*Assignment*
Restate word for word the entries below, starting with the line with "durch Umzug oder Untervermietung." and continuing through the line with "alle relevanten Wohnkosten". Include both of those lines and no others.

*Information supplied*
────────

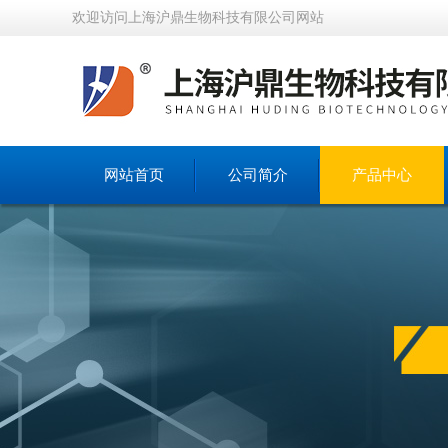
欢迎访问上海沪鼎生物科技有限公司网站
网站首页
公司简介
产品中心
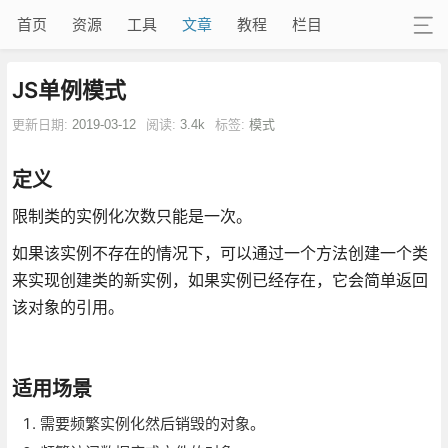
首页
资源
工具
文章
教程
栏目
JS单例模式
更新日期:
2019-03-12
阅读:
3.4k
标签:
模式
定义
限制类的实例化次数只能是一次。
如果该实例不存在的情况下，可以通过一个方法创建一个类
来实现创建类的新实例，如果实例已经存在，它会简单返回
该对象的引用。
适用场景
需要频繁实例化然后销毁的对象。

────────

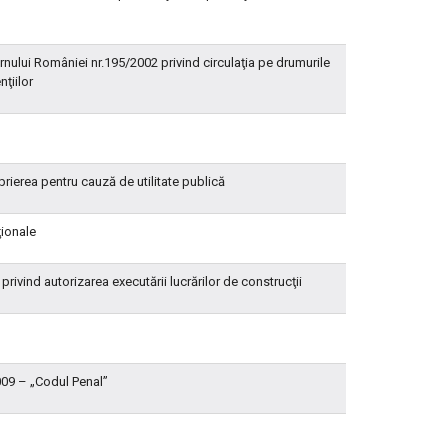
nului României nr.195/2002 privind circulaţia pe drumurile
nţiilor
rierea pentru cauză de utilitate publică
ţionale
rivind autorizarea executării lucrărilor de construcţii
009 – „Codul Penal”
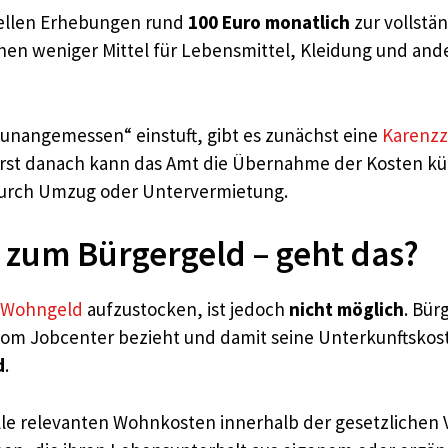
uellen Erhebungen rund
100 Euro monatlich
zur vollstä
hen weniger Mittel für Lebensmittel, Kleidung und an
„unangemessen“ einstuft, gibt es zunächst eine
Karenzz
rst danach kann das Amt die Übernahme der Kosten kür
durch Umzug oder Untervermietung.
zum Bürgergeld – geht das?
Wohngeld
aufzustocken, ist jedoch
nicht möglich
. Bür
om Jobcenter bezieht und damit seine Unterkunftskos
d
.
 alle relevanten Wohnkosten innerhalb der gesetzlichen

────────

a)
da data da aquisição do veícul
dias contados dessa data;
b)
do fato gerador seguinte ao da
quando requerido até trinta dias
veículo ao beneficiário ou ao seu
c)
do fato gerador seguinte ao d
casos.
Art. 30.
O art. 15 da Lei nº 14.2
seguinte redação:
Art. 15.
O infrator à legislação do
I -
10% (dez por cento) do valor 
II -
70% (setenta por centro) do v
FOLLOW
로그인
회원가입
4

────────

*Solution to this problem*
durch Umzug oder Untervermietung.
zum Bürgergeld – geht das?
Wohngeld
aufzustocken, ist jedoch
nicht möglich
. Bür
om Jobcenter bezieht und damit seine Unterkunftskos
d
.
 alle relevanten Wohnkosten innerhalb der gesetzlichen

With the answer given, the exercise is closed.